Timmy erhält Salbung von Steinmeier: Ein Wal kann nicht alles überleben
Superwaljahr in der Ostsee: Ein Beluga macht Timmy die Aufmerksamkeit streitig, bevor er tot ist. Zum Glück gibt es noch Frank-Walter Steinmeier.
F ür Politiker*innen ist es derzeit nicht ganz ohne Risiko, an die Ostseeküste zu reisen. Denn um einen Krankenbesuch beim nach dem Timmendorfer Strand benannten Wal, der vor Poel festsitzt, kommt keiner herum, der nicht als herzlos gelten will. Und zugleich kann es, obwohl Wale meist sehr langsam sterben, einfach passieren, dass Timmy unmittelbar danach seinen letzten Blas tut – und schon hat man ein ähnliches Image-Problem wie J. D. Vance.
Denn dass Papst Franziskus, unmittelbar nachdem er den US-Vizepräsidenten empfangen hatte, gestorben ist, gehört seither zu den Running-Gags nicht nur der deutschen Polit-Comedy. Und das wird so bleiben. Denn das Bild als Witzfigur, die stets das Böse will und überhaupt nichts schafft, hat durch seine Wahlkampfvisite bei Viktor Orbán in Ungarn und seine ebenso erfolgreiche Tätigkeit als Friedensverhandler in Islamabad an Substanz deutlich gewonnen.
Aber kann der Staat ein so stattliches Tier wie Timmy vor seiner Küste einfach sich selbst überlassen, als wäre es ein Flüchtling in Seenot? Doch wohl kaum! Schon dass die Landesregierung, auf Fachgutachten gestützt, darauf hingewiesen hat, dass es keine Rettung mehr für den Meeressäuger gibt, hat in dem mehrheitlich von besorgten Bürgern besiedelten Landstrich für Unruhe und Proteste gesorgt. Eine Frau hat versucht, zum Wal zu schwimmen. Am Kai standen Menschen mit Pappkarton-Transpis. Werden die jetzt alle AfD wählen?
Insofern erweist es sich erneut als Segen, dass Deutschland sich nach wie vor einen Bundespräsidenten leistet. Der kann diese drohende Repräsentations- und Betreuungslücke füllen. Und in dieser Hinsicht ist Frank-Walter Steinmeier mit seiner oft belächelten Salbungsfülle ein echter Glücksfall: Am Dienstag war er in Stralsund und hat sich vor Ort über den Wal informieren lassen.
Fragen wirft das dennoch auf. Denn was hätte er Timmy besser direkt sagen können? Hätte er ihm – das wäre politisch wichtig gewesen, aber vielleicht zu gewagt, angesichts der gebotenen Überparteilichkeit! – ins Gewissen geredet, die Walkolleg*innen vor der Einwanderung in den Ostseeraum zu warnen?
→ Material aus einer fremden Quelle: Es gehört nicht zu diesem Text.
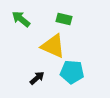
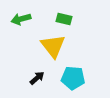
green arrow: rotated 54 degrees counterclockwise
yellow triangle: rotated 28 degrees clockwise
cyan pentagon: moved 1 px right, 6 px down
Schließlich scheint Timmys schlechtem Beispiel bereits ein Beluga-Wal gefolgt zu sein: Er wurde am Dienstag vor Flensburg gesichtet. Steinmeiers erklärtes Vorbild Johannes Rau hätte die Gelegenheit jedenfalls nicht verpasst, zu mahnen, dass die Wale mit ihrer Jagd nach billigen Schlagzeilen nicht für Aufklärung sorgen, sondern für Aufregung. Und dass sie zu einem Klima der Gereiztheit beitragen würden, wenn sie die Ostsee in einen stinkenden Walfriedhof verwandeln.
Ist das ein realistisches Szenario? Kann das passieren? Und welche Auswirkungen hat dieses neuartige Walverhalten auf die vom Fremdenverkehr als Ziele beliebten Strände des sonst so schön fremdenfeindlichen Mecklenburg-Vorpommern? Aber auch theologisch: Hieße die unctio extremis, also auf evangelisch die Krankensalbung, bei Walen eigentlich Letzte Tranung?
Ach, wahrscheinlich wäre es in die Richtung gegangen, dass er ihm eröffnet, schon in den vergangenen Tagen hier an der Küste unterwegs gewesen zu sein, weil Steinmeier, wie er das seit nunmehr fast vier Jahren regelmäßig tue, seinen Amtssitz für eine halbe Woche verlegt habe.
„Ortszeit nenne ich das“, so hätte sich Frank-Walter Steinmeier ausdrücken können, „und es ist jetzt in Stralsund schon die achtzehnte“. Und wenn Timmy genau zugehört hätte, wäre er dann unfehlbar still geworden und unendlich sanft entschlafen. So, wie man es sich wünscht.